** Source records **
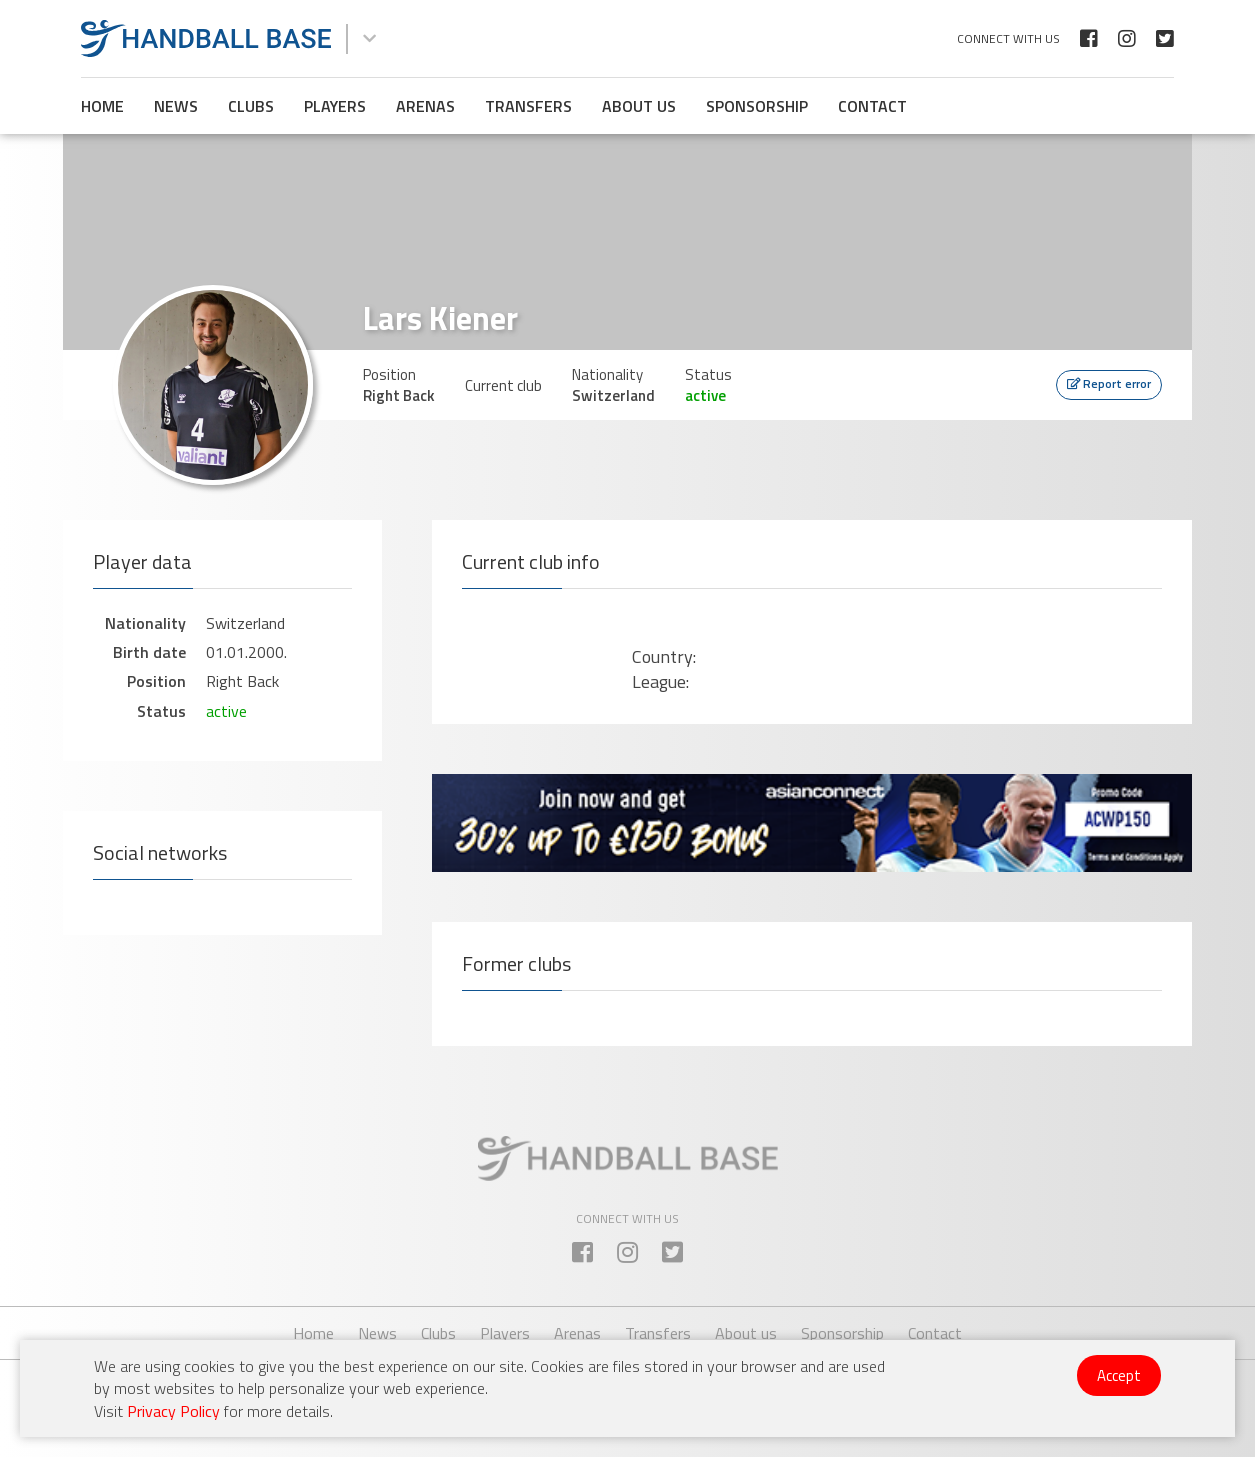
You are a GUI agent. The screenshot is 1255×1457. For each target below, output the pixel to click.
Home (102, 106)
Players (335, 106)
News (176, 106)
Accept (1119, 1375)
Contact (872, 106)
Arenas (425, 106)
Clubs (251, 106)
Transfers (528, 106)
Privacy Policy (173, 1411)
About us (639, 106)
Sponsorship (757, 106)
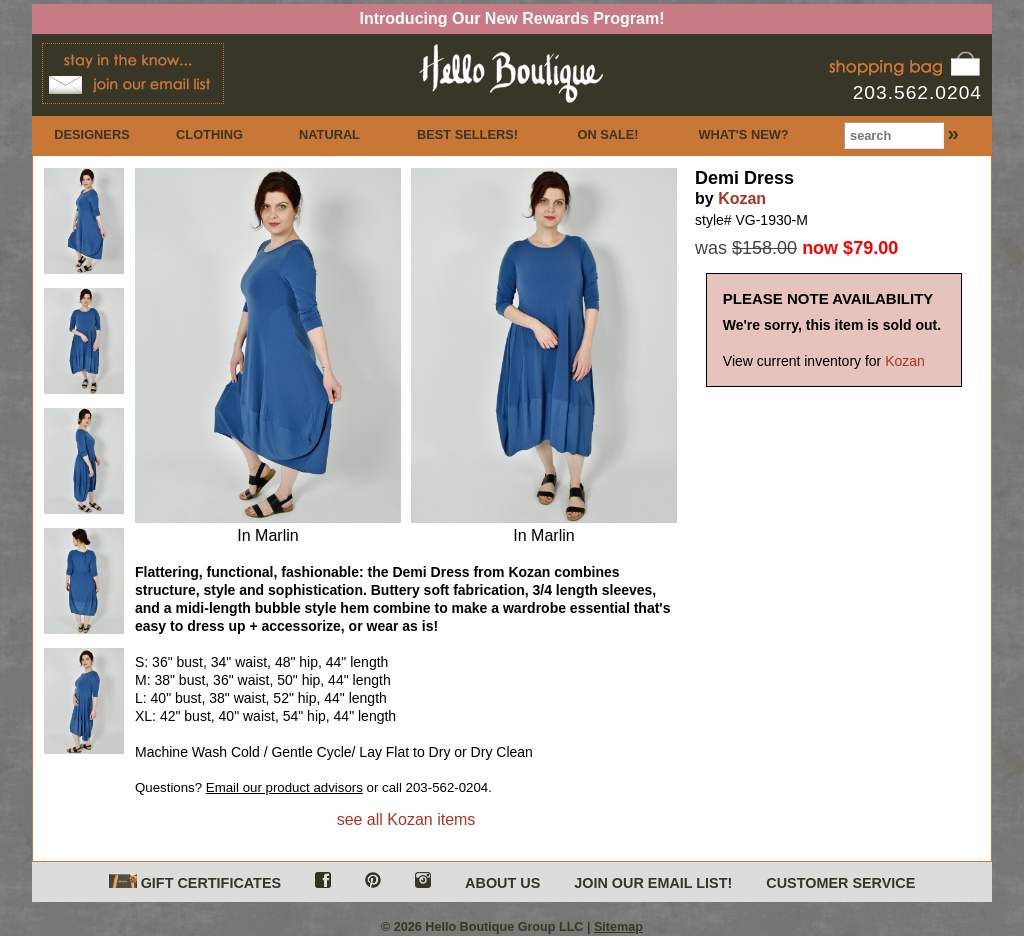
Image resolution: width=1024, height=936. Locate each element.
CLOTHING (209, 134)
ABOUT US (502, 883)
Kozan (742, 198)
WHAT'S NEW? (743, 134)
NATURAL (329, 134)
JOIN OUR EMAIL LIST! (653, 883)
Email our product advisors (284, 787)
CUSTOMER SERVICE (840, 883)
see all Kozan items (406, 819)
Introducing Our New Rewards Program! (512, 18)
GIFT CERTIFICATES (195, 882)
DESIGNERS (91, 134)
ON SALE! (607, 134)
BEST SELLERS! (467, 134)
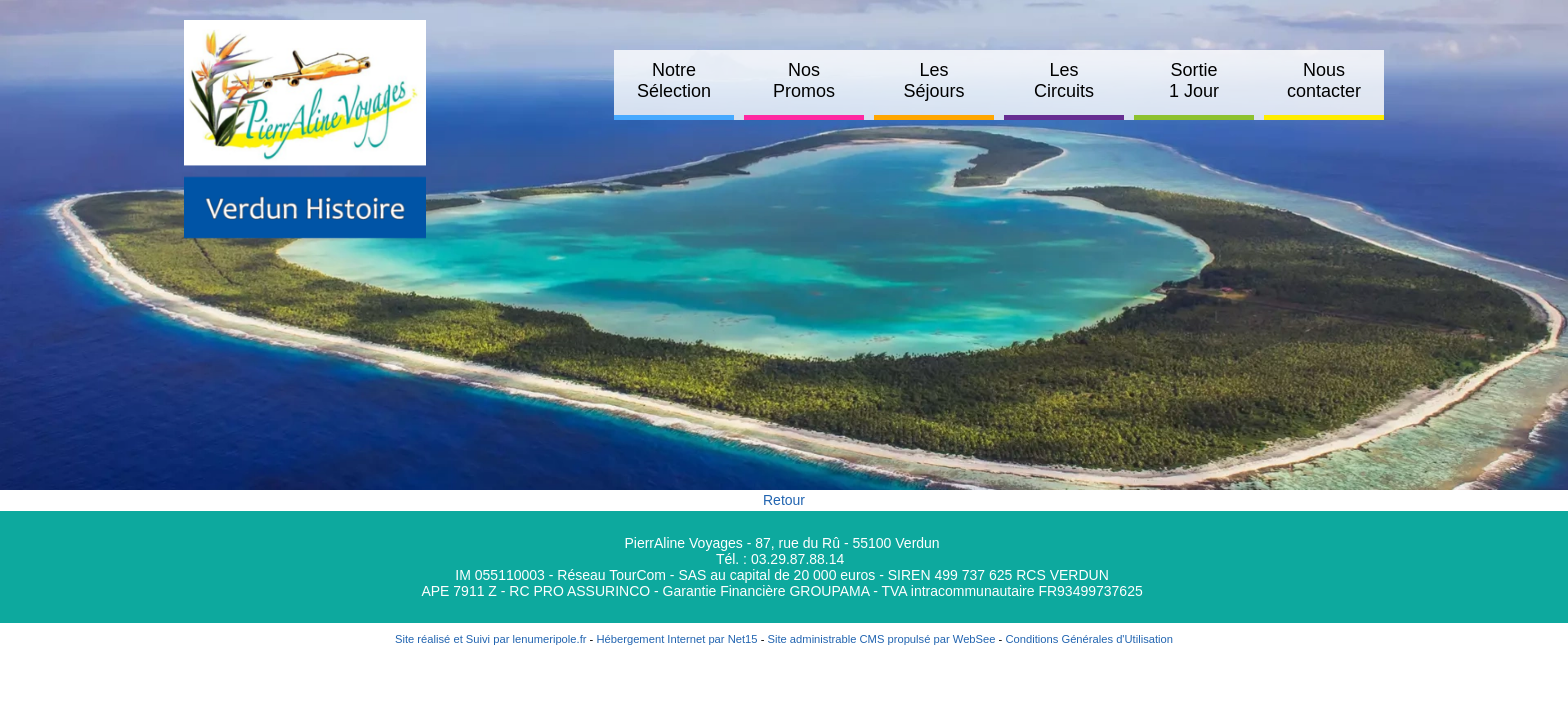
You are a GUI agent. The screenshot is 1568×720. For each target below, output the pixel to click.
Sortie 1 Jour (1194, 80)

** Task **
Each line in the records above should be reproduced exactly; images are not copied.

** Task response **
You are a GUI agent. The screenshot is 1255×1457. For each target below, output the pixel to click.
Home (102, 106)
Players (335, 106)
News (176, 106)
Accept (1119, 1375)
Contact (872, 106)
Arenas (425, 106)
Clubs (251, 106)
Transfers (528, 106)
Privacy Policy (173, 1411)
About us (639, 106)
Sponsorship (757, 106)
Image resolution: width=1024, height=936. Locate each element.
CLOTHING (209, 134)
ABOUT US (502, 883)
Kozan (742, 198)
WHAT'S NEW? (743, 134)
NATURAL (329, 134)
JOIN OUR EMAIL LIST! (653, 883)
Email our product advisors (284, 787)
CUSTOMER SERVICE (840, 883)
see all Kozan items (406, 819)
Introducing Our New Rewards Program! (512, 18)
GIFT CERTIFICATES (195, 882)
DESIGNERS (91, 134)
ON SALE! (607, 134)
BEST SELLERS! (467, 134)
You are a GUI agent. The screenshot is 1568×720. For each target below, output the pixel to click.
Sortie 1 Jour (1194, 80)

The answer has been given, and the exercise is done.